Examples using grains

  • Execute script /srv/salt/myscript from master on all nodes in instance group ig-FFFFFFFFFFFF:

      sudo salt -G 'emr:instance_group_id:ig-FFFFFFFFFFFF' cmd.script salt://myscript
    
  • Check status of the nodemanager service on every c3.2xlarge:

      sudo salt -G 'instance_type:c3.2xlarge' service.status hadoop-yarn-nodemanager
    
  • Examples useful in external or syndicated mode:

    • Check uptime of every EMR master node on every cluster with release 4.7.2:

        sudo salt -C 'G@emr:version:4.7.2 and G@emr:instance_role:master' status.uptime
      
    • Execute script on all nodes of a particular cluster-id (managed by external SaltStack master):

        sudo salt -G 'emr:job_flow_id:j-FFFFFFFFFFFFF' cmd.run myscript
      

Grains and nodegroups provided by this Bootstrap action

Each instance has its grains, they are intended to be static (or semi-static) data that gives information about the underlying system.

emr:
    instance_group_id: ig-XXXXXXXXXXXXX
    instance_group_name: Arbitrary name of the instance group (user given)
    instance_role: master/core/task
    cluster_name: Arbitrary name of the cluster (user given)
    job_flow_id: j-FFFFFFFFFFFFF
    type: ami (3.11 or less)/bigtop (4.0 onwards)
    version: 3.11 or 4.7.2 or 5.0.0, etc
instance_type: c3.xlarge (or whatever)
instance_id: i-XXXXXXXX

The nodegroups are defined based on grains rules:

nodegroups:
  core: 'G@emr:instance_role:Core'
  master: 'G@emr:instance_role:Master'
  task: 'G@emr:instance_role:Task'
  slave: 'G@emr:instance_role:Core or G@emr:instance_role:Task'

Known issues

When running in syndicated mode, sometimes the minions fail to unregister from the master of masters when they are shutdown (such as after a resize of a instance group). Most people would probably use the default mode which doesn't exhibit this problem. The script 'salt_clean.sh' can be run in the master of masters (as root user) to clean the "zombie" unregistered minions.

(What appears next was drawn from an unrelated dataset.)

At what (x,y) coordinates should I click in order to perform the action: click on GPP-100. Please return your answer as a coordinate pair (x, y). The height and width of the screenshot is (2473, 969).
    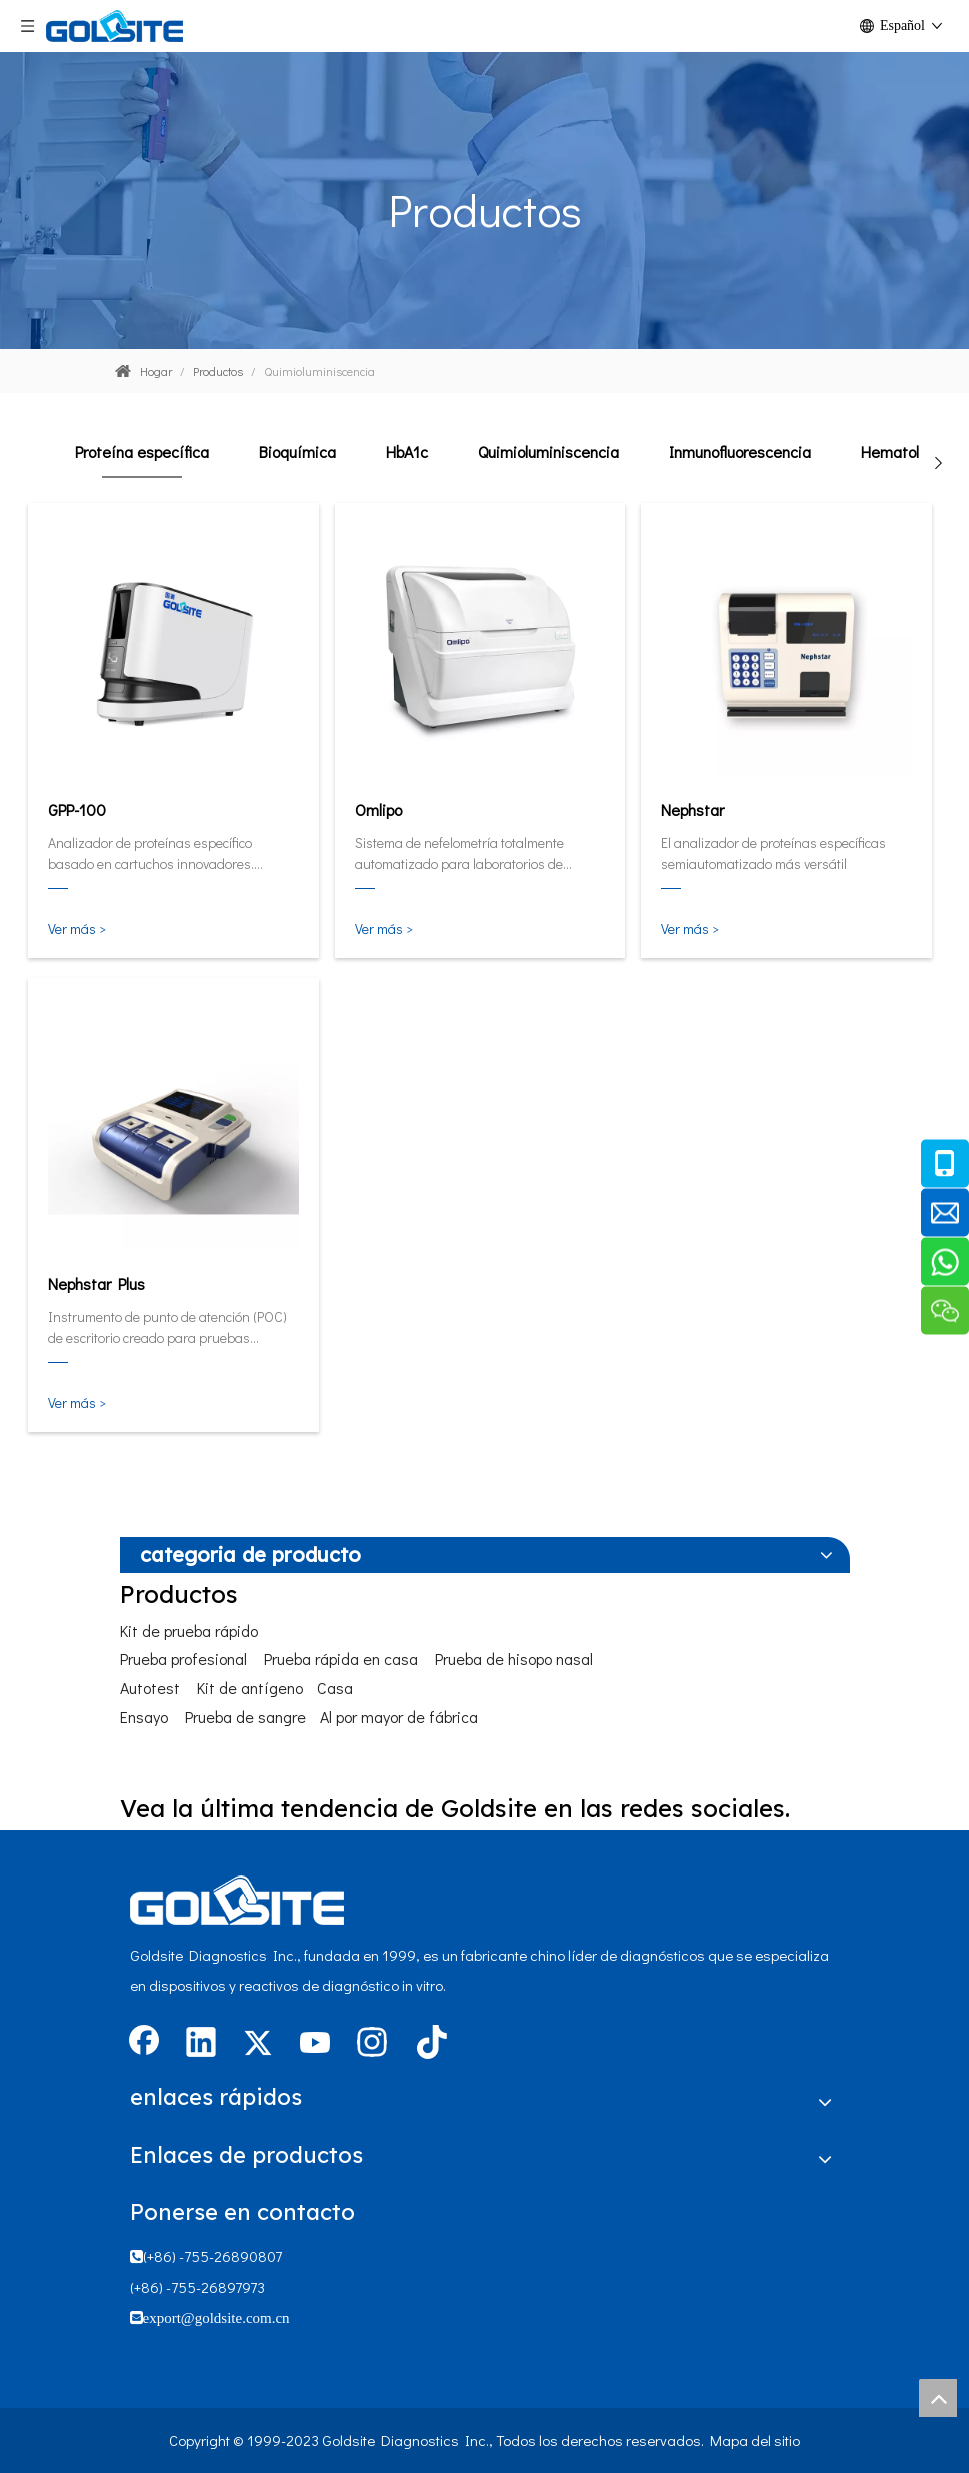
    Looking at the image, I should click on (77, 809).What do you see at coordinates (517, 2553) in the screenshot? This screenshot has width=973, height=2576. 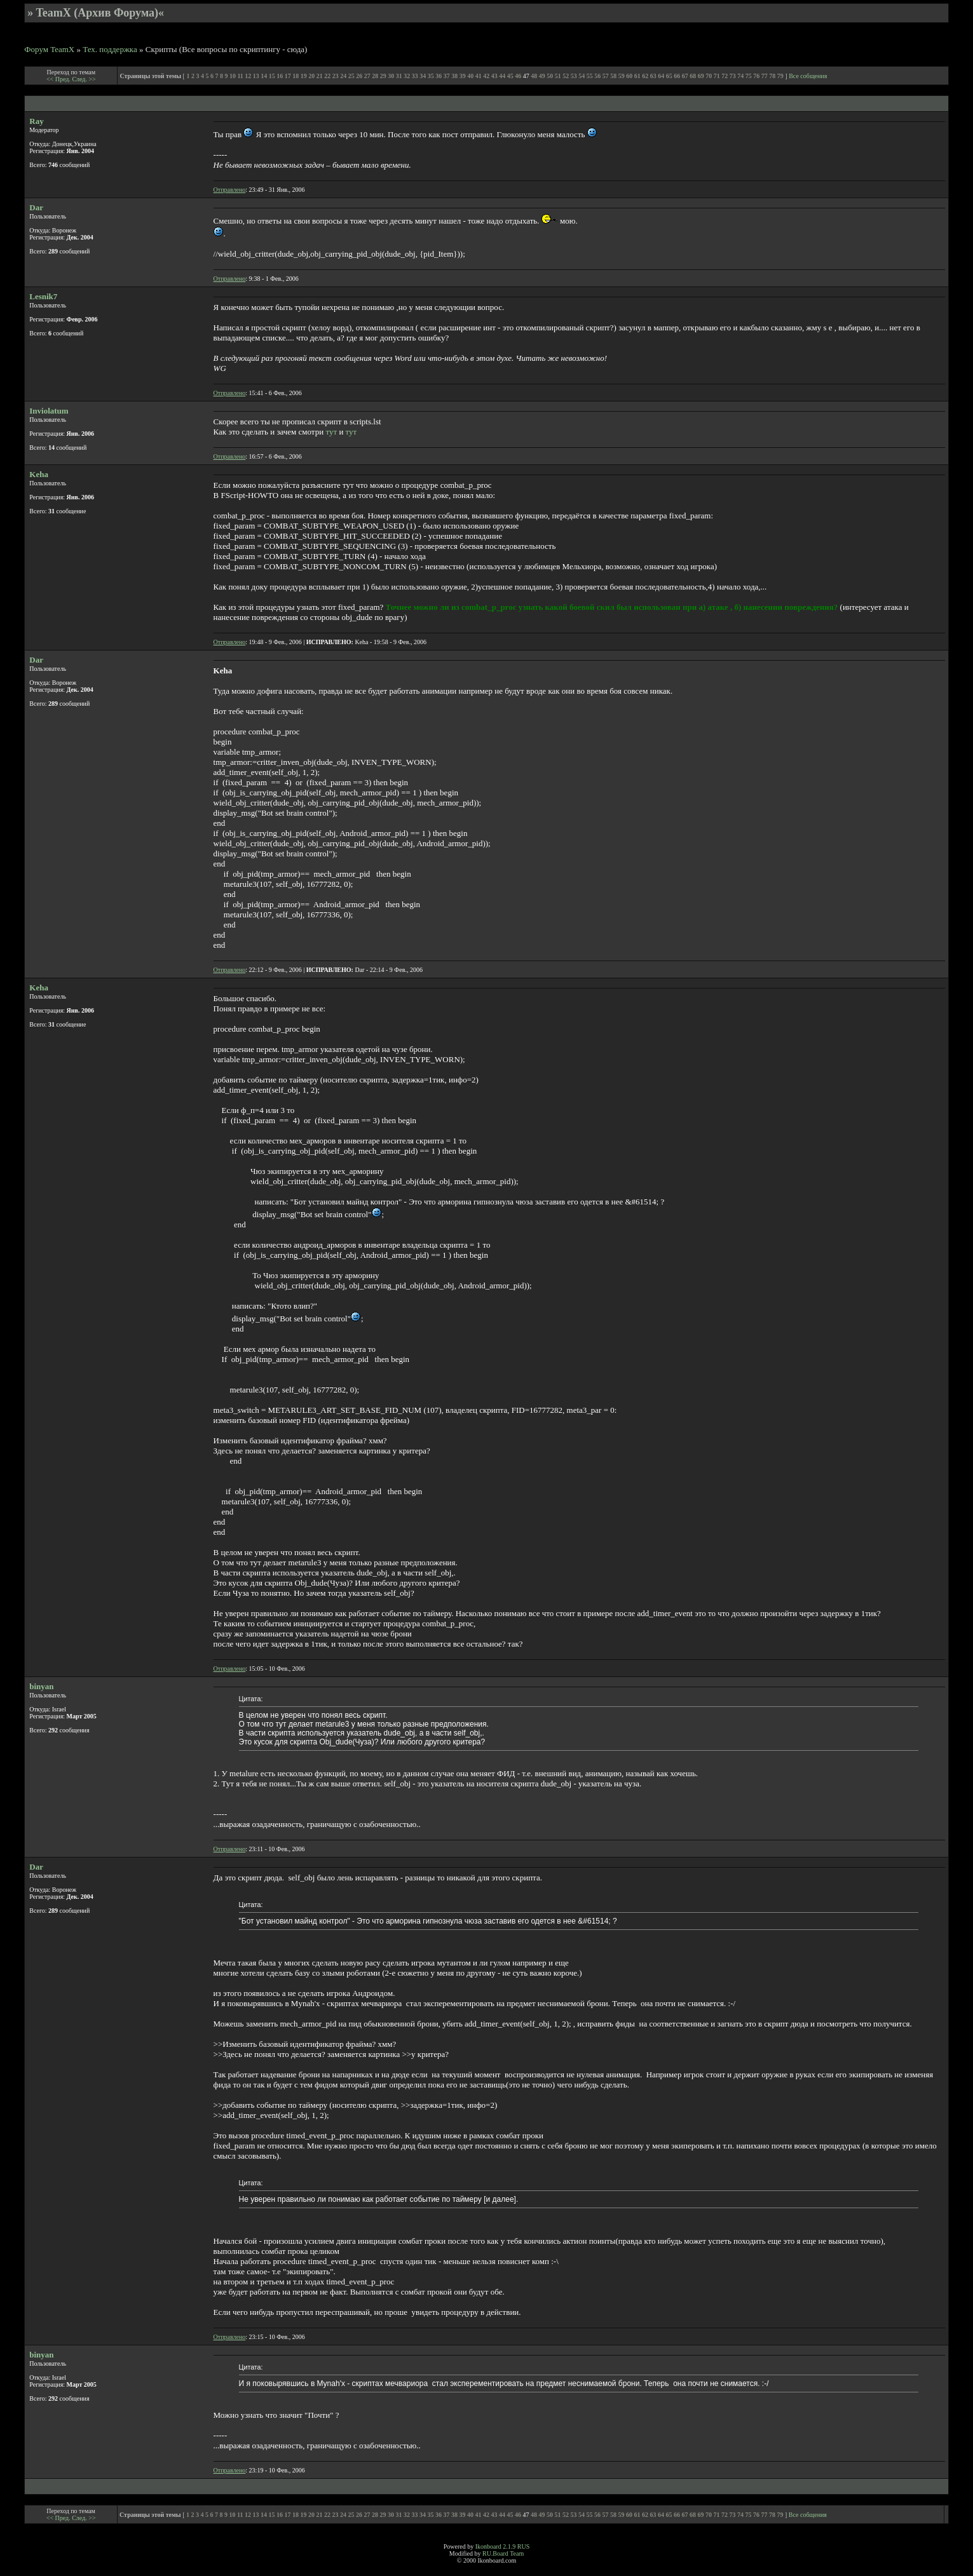 I see `Team` at bounding box center [517, 2553].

Brief introduction to SaltStack

SaltStack is an open source tool for automation and infrastructure management (such as Chef or Puppet). It started as a remote execution engine, it's based on ZeroMQ.

What's the benefit of this? Among others:

  • Fast parallel remote command execution in every node of the cluster, or a selection of them.
  • Scales much better to large number of nodes than SSH-based solutions.
  • Easy way to change configurations on running EMR clusters.
  • Possibility to manage several clusters from a central location.
  • .. many more..

In SaltStack lingo, the master sends commands or configurations to the minions (slaves). This bootstrap action by default installs and configures the SaltStack master in the EMR master node and all the rest of the nodes get installed and configured as minions, and they autoregister with the master.

Optionally, the master can also be registered as minion, so the commands could be run on the whole cluster. Alternatively, all the EMR nodes (master and the rest) can be minions and register to an external master (an EC2 instance for example). This enables control from that EC2 instance to several clusters.

The bootstrap also configures some SaltStack grains and nodegroups.

Tested releases

Tested on EMR AMI 3.11 and releases 4.7.X and 5.0.0. It should work on any 4.X, 5.X and probably on most 3.X.